Local-Adaptive Face Recognition via Graph-based Meta-Clustering and Regularized Adaptation
This addresses privacy-preserving continuous learning for face recognition in specific environments, though it appears incremental as it builds on existing federated and unsupervised adaptation concepts.
The paper tackles the problem of adapting face recognition models to local environments without access to labeled data or centralized data transfer, introducing the Local-Adaptive Face Recognition (LaFR) setup. They achieve this via a graph-based meta-clustering method with regularization, showing effectiveness in racial and sensor adaptation experiments.

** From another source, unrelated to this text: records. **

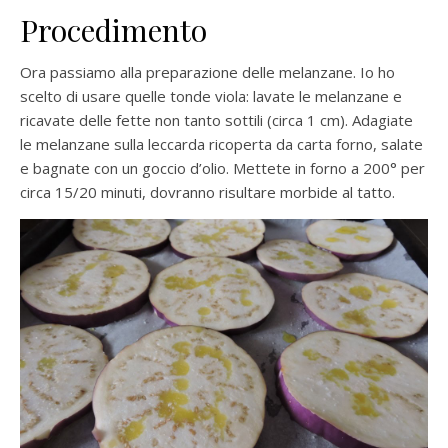
Procedimento
Ora passiamo alla preparazione delle melanzane. Io ho
scelto di usare quelle tonde viola: lavate le melanzane e
ricavate delle fette non tanto sottili (circa 1 cm). Adagiate
le melanzane sulla leccarda ricoperta da carta forno, salate
e bagnate con un goccio d’olio. Mettete in forno a 200° per
circa 15/20 minuti, dovranno risultare morbide al tatto.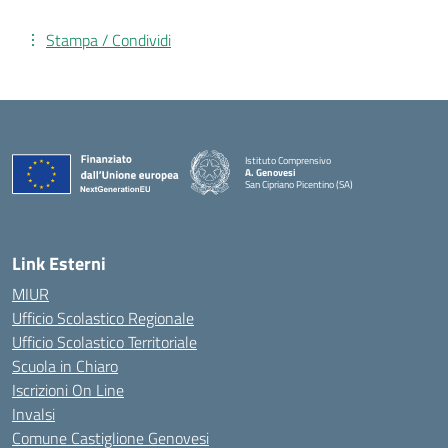
Stampa / Condividi
Istituto Comprensivo
A. Genovesi
San Cipriano Picentino (SA)
— Visita la pagina iniziale della scuola
Link Esterni
MIUR
Ufficio Scolastico Regionale
Ufficio Scolastico Territoriale
Scuola in Chiaro
Iscrizioni On Line
Invalsi
Comune Castiglione Genovesi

Due to the rising concern of data privacy, it's reasonable to assume the local client data can't be transferred to a centralized server, nor their associated identity label is provided. To support continuous learning and fill the last-mile quality gap, we introduce a new problem setup called Local-Adaptive Face Recognition (LaFR). Leveraging the environment-specific local data after the deployment of the initial global model, LaFR aims at getting optimal performance by training local-adapted models automatically and un-supervisely, as opposed to fixing their initial global model. We achieve this by a newly proposed embedding cluster model based on Graph Convolution Network (GCN), which is trained via meta-optimization procedure. Compared with previous works, our meta-clustering model can generalize well in unseen local environments. With the pseudo identity labels from the clustering results, we further introduce novel regularization techniques to improve the model adaptation performance. Extensive experiments on racial and internal sensor adaptation demonstrate that our proposed solution is more effective for adapting face recognition models in each specific environment. Meanwhile, we show that LaFR can further improve the global model by a simple federated aggregation over the updated local models.